Der suedpolare Coder Bruce Magenta, Vers. 7.1 ueber seinen Beruf, die 
Kraft von Programmierung und Digitalitaet und sein neues Projekt 
"The Koding", das der Toten des Bombenterrors der westlichen Welt 
gedenkt. 

NONAME: Mr. Magenta, in der Nacht, nachdem die 100. Wiederholung der 
letzten Klonung von Jo Xam gezeigt wurde, loggten Sie sich im MIT 2 
aus dem Netz und schickten per T-Pathy in die Listen: "Es ist eine 
weiche Welt, die uns zwingt, mit Dingen zu leben, die man leicht 
aushalten kann. Und es ist gefaehrlich, hier rauszukommen und heute 
eine Pathy zu schreiben. Aber es ist das Einzige, was wir tun 
koennen." Andere Wesen reagieren auf Krisen mit Agonie, Sie greifen 
quasi in die Tastatur. Was treibt Sie in solchen Augenblicken zu 
Ihrem Lieblingsinstrument? 

Magenta: Der Computer ist das Werkzeug, mit dem ich versuche, der 
Welt einen Sinn zu geben. Andere Leute wenden sich in solchen 
Momenten den traditionellen Gadgets oder ihrem Aibo zu, sie 
machen Musik oder reden. Ich ordne meine Erfahrungen wie mit 
einem PDA. Er ist fuer mich so eine Art Schutzengel. 

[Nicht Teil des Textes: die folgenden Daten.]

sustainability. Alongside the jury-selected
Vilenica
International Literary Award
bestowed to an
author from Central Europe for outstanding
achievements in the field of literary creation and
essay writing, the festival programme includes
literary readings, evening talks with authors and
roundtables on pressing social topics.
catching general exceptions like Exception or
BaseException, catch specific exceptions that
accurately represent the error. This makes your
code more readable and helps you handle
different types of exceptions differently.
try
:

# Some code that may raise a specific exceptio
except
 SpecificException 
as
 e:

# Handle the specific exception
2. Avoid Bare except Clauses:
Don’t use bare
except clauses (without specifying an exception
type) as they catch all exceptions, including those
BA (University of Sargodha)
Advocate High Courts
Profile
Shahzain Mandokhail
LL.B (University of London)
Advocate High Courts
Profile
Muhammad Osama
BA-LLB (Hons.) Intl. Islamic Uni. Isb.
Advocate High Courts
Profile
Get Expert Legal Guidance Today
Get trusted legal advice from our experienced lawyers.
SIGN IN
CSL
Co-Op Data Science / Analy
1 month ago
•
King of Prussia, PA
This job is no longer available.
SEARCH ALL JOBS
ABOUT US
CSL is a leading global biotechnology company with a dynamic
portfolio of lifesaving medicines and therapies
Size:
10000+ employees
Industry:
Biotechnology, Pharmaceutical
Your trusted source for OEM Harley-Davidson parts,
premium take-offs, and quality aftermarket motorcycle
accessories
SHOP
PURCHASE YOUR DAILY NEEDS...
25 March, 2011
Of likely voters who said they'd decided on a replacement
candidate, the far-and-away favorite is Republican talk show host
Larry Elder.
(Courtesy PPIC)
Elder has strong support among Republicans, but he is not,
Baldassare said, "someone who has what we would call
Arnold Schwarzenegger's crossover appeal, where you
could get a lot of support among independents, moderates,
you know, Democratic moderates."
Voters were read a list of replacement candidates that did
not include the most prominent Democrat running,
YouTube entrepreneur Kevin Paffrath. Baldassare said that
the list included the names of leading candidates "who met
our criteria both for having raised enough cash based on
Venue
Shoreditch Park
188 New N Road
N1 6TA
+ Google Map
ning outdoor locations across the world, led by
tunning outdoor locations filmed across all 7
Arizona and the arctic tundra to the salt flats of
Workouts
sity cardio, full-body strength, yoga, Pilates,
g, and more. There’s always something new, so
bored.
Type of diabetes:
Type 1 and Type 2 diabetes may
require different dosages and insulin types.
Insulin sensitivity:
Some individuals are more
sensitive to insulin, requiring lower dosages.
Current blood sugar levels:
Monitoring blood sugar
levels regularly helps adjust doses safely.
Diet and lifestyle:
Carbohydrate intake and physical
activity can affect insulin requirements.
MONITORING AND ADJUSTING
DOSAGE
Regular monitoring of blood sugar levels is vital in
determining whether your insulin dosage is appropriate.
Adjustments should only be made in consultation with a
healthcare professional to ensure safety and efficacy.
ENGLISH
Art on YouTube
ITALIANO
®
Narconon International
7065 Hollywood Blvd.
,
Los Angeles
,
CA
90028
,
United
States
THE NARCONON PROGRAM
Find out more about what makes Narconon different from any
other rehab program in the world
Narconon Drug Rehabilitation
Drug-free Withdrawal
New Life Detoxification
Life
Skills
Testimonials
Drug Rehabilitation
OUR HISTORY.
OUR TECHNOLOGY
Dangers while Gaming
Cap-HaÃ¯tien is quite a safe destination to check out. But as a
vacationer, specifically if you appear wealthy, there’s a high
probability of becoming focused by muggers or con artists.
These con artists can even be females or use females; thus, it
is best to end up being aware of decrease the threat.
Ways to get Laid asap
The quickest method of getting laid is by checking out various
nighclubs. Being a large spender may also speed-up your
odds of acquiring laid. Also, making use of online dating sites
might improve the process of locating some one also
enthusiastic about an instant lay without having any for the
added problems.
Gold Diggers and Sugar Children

NONAME: Ist er auch eine Art Waffe, mit der Sie versuchen, die Welt 
zu einem besseren Ort zu machen? 

Magenta: Ich glaube nicht unbedingt, dass wir Kuenstler die Dinge 
auf diesem Planeten in mehr Negentropie bringen oder erklaeren 
koennen, aber ich werde den Verdacht nicht los, dass wir manchmal 
in der Lage sind, die Sache besser zu managen. Techniken wie Games 
und Kunst sind dazu da. Heute im digitalen Zeitalter, braucht man 
nur wenig Fantasie, um Dinge zu gestalten, die sowohl die 
emotionalen als auch die technischen Beduerfnisse erfuellen. Ich 
habe in Neu Moskau mehr als 70.000 Fotos vom Tag des Angriffs 
gesehen, in einer Tele-Ausstellung, die von Japan AOL bezahlt 
wurde, dem Staat also, der als groesztes suedpol-oestliches 
Unternehmen die Heimat von 3 Milliarden Wesen ist. 

NONAME: Nach den Bombadierungen von Tokyo ist es in der Popkultur 
ziemlich still geworden. Auszer mit ein paar Offline-Kampangnen und 
Realbannern hat sich kaum jemand getraut sich mit der Katastrophe 
politisch zu beschaeftigen. Warum haben Sie es gewagt mit ihrem 
neuen Projekt "The Koding" das Desaster zu verarbeiten? 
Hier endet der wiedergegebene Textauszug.